La Québecquoise Anaïs Barbeau-Lavalette a voulu voir plus loin que l’image médiatique, et découvrir par elle-même la réalité du conflit israélo-palestinien. En résulte un film coup-de-poing.

Ludivine Mathonet

La critique de "Inch'Allah"

Il ne se passe pas un jour sans que l’on parle du conflit israélo-palestinien dans les médias. Des histoires de murs dressés, de check-points, de stratégie politique… Mais il y aussi des sentiments d’injustice naissant de part en part de ces frontières, du déchirement entre deux peuples à la dérive et une jeunesse emportée violemment dans un conflit qui n’a plus de visage.

Anaïs-Barbeau Lavelette est québécoise. Avec Inch'Allah, elle a voulu rendre une dimension humaine à l'incompréhensible. Permettre de découvrir ce conflit à travers les yeux de Chloé, une femme, médecin spécialisée en obstétrique envoyée par Médecins Sans Frontières.

Quand on lui demande comment lui est venu l'idée de ce personnage féminin, Anaïs Barbeau-Lavalette explique clairement sa motivation: «J'avais besoin de parler de ce sujet à l'aide d'un personnage qui me ressemble, celui d'une femme occidentale. Le personnage de Chloé, c'est un peu mon alter ego. Je souhaitais que le spectateur puisse s'identifier et la voir comme ''madame-tout-le-monde''. On reçoit en permanence des échos de ce conflit à travers un prisme qui reste sensiblement le même. La conséquence, c'est que les gens se désintéressent du sujet ou pire encore, restent sur un a priori et des préjugés. L'idée était de donner un visage humain à ces actes monstrueux. Non pas pour édulcorer les faits ou les excuser, mais pour qu'une piste de compréhension différente puisse exister.»
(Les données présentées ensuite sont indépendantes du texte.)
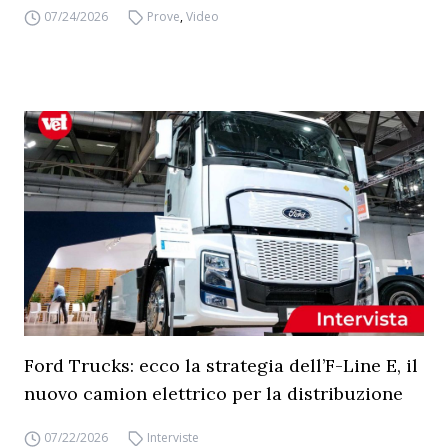
07/24/2026
Prove
,
Video
Ford Trucks: ecco la strategia dell’F-Line E, il
nuovo camion elettrico per la distribuzione
07/22/2026
Interviste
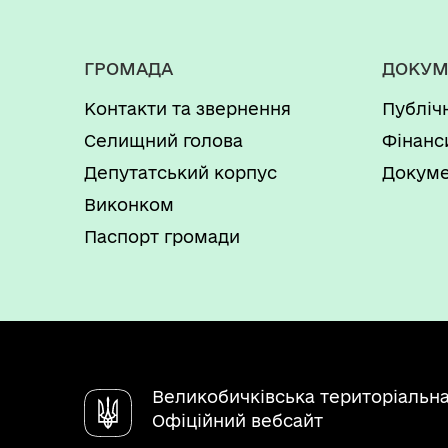
ГРОМАДА
ДОКУМ
Контакти та звернення
Публіч
Селищний голова
Фінанс
Депутатський корпус
Докуме
Виконком
Паспорт громади
Великобичківська територіальн
Офіційний вебсайт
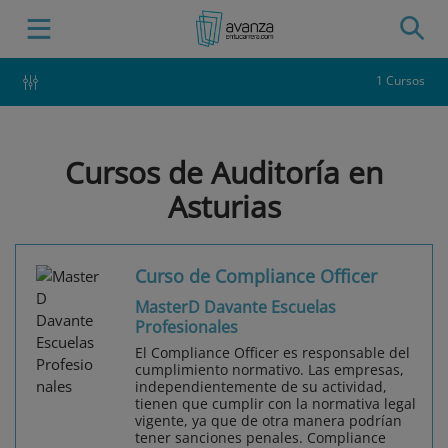
1 Cursos
Cursos de Auditoría en
Asturias
Curso de Compliance Officer
MasterD Davante Escuelas
Profesionales
El Compliance Officer es responsable del
cumplimiento normativo. Las empresas,
independientemente de su actividad,
tienen que cumplir con la normativa legal
vigente, ya que de otra manera podrían
tener sanciones penales. Compliance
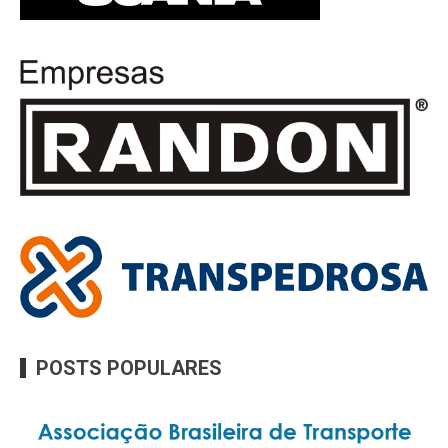
POSTS POPULARES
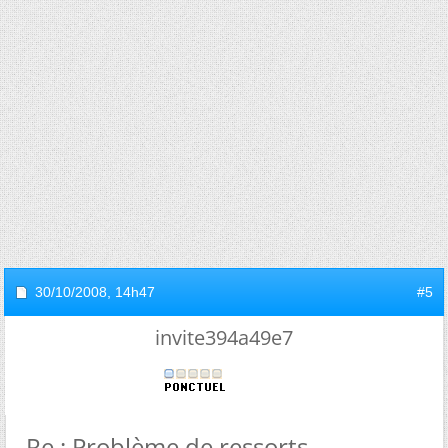
30/10/2008,
14h47
#5
invite394a49e7
Re : Problème de ressorts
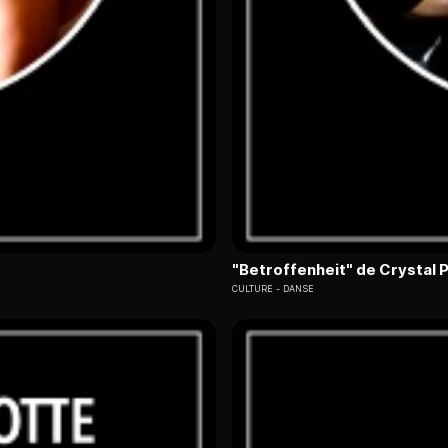
"Betroffenheit" de Crystal P
CULTURE
DANSE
Ce conflit, même s'il n'est initialement pas le sien, finit par habiter et bouleverser Chloé: « Je la pousse à l'extrême pour démontrer que quand la guerre la rencontre, Chloé devient à son tour un champ de bataille. Toutes les balises morales que l'on pense tellement acquises sautent les unes après les autres. C'est facile de dire que ces gestes n'appartiennent qu'aux autres. Nous, Occidentaux, nous pensons incapables d'atteindre un tel degré d'ignominie. En faisant participer son personnage à l'irréparable nous confronte à cela. J'ai l'impression que voir les choses sous cet angle peut aider à dégager des solutions ».

Quant à son impression sur le comment vivent les Palestiens et les Israéliens, la réponse est tout aussi limpide: «La jeunesse souhaite qu'un dialogue puisse être mis en place. Les jeunes Israéliens en ont marre de ce rêve qui n'est pas le leur et dont ils héritent sans l'avoir désiré. Les Palestiniens sont écœurés de ce cercle qui ne s'arrête pas. Un fait m'avait marquée: la rencontre entre les acteurs israéliens et palestiniens. De chaque côté des murs, enfermés dans des carcans, personne n'avait de visage et tous avaient des peurs vis-à-vis des autres. À la fin de la journée de tournage, cette peur oppressante s'était dissipée, ils riaient même ensemble. Preuve que ces barrières invisibles sont encore bien plus difficiles à démonter que des check-point ou un mur de séparation ».